Anja Bijlsma-Lindaart
Where the heart is
Een vriendelijke methode Engels
In 1995 is bij uitgeverij Thieme een literatuurmethode Engels verschenen van J.J.Mulder onder de titel Where the heart is. De methode heeft als doel leerlingen te helpen een eigen smaak te ontwikkelen en ‘lifetime readers’ te worden.
Het boek bestaat uit een introductie (onderverdeeld in: ‘reasons for reading’, ‘understanding stories and novels’ en ‘strategies for reading fiction’) en de volgende vier delen, waarvan de namen voor zich spreken:
- | ‘Short stories’ |
- | ‘Poems and songs’ |
- | ‘Novels’ |
- | ‘Supplement’. |
Bij elke tekst in de methode horen drie soorten opdrachten: 1. ‘before you read’; 2. ‘questions about the text’ en 3. ‘after you read’.

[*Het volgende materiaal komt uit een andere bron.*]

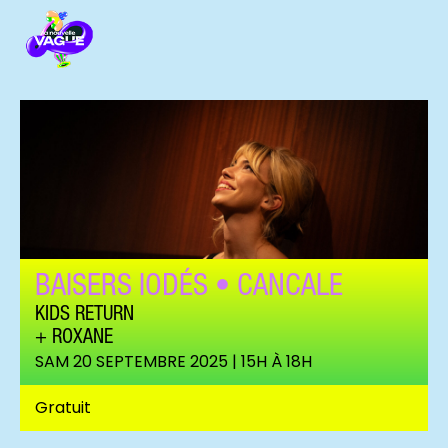
BAISERS IODÉS • CANCALE
KIDS RETURN
ROXANE
SAM 20 SEPTEMBRE 2025 | 15H À 18H
Roxane (c) Baptiste Gouzy
Gratuit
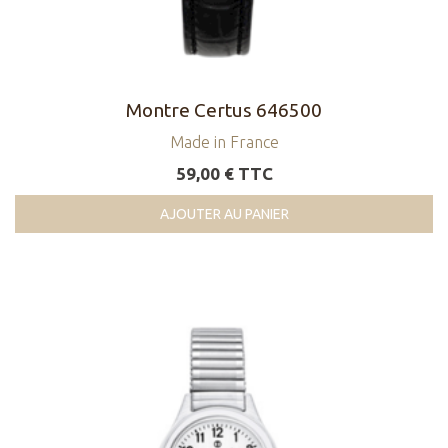
Montre Certus 646500
Made in France
59,00 € TTC
AJOUTER AU PANIER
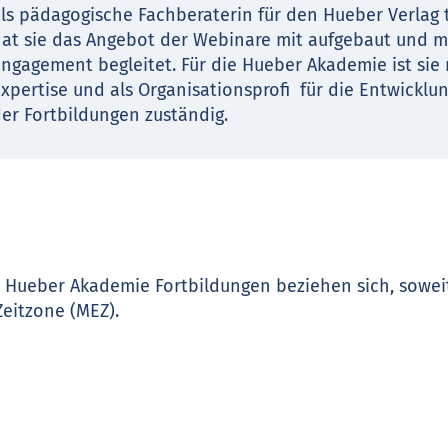
ls pädagogische Fachberaterin für den Hueber Verlag tä
at sie das Angebot der Webinare mit aufgebaut und m
ngagement begleitet. Für die Hueber Akademie ist sie m
xpertise und als Organisationsprofi für die Entwickl
er Fortbildungen zuständig.
e Hueber Akademie Fortbildungen beziehen sich, sowei
Zeitzone (MEZ).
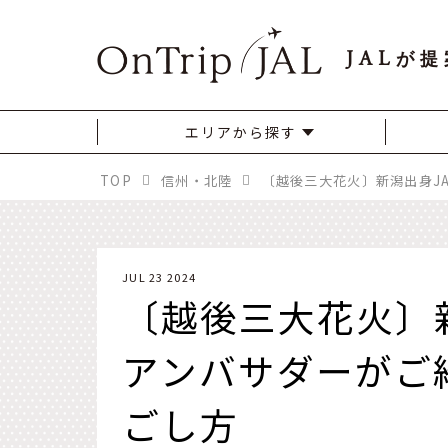
JAL
が提
エリアから探す
TOP
信州・北陸
JUL 23 2024
〔越後三大花火〕
アンバサダーがご
ごし方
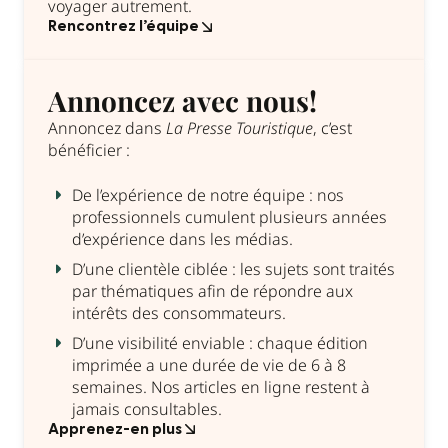
voyager autrement.
Rencontrez l’équipe
Annoncez avec nous!
Annoncez dans
La Presse Touristique
, c’est
bénéficier :
De l’expérience de notre équipe : nos
professionnels cumulent plusieurs années
d’expérience dans les médias.
D’une clientèle ciblée : les sujets sont traités
par thématiques afin de répondre aux
intérêts des consommateurs.
D’une visibilité enviable : chaque édition
imprimée a une durée de vie de 6 à 8
semaines. Nos articles en ligne restent à
jamais consultables.
Apprenez-en plus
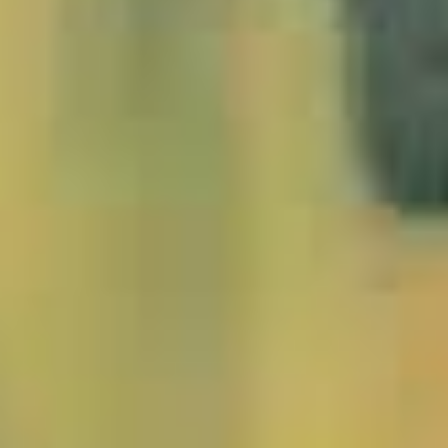
1451601_Island_JMW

De eerste opdrachten zijn bedoeld om het terrein te verkennen, als warmingup. De middelste zijn duidelijk tekstbestuderend en de laatste soort opdrachten geven de leerlingen juist veel ruimte om het gelezene op zichzelf te betrekken (‘Home’). Er is een flink aantal creatieve opdrachten en de leerling heeft bij deze methode veel persoonlijke inbreng.
Bijzonder aantrekkelijk zijn de opdrachten om beeld en tekst met elkaar te verbinden. Bijvoorbeeld:
‘Decide which of the four pictures on these pages fit this poem the best. Discuss in groups and write down your own answer’.
Of bijvoorbeeld het koppelen van ‘blurbs’ met de voorkant van romans:
‘And now select two of these novels that you would perhaps like to read. In your notebook copy the titles and the book blurbs and explain why you made these choices’.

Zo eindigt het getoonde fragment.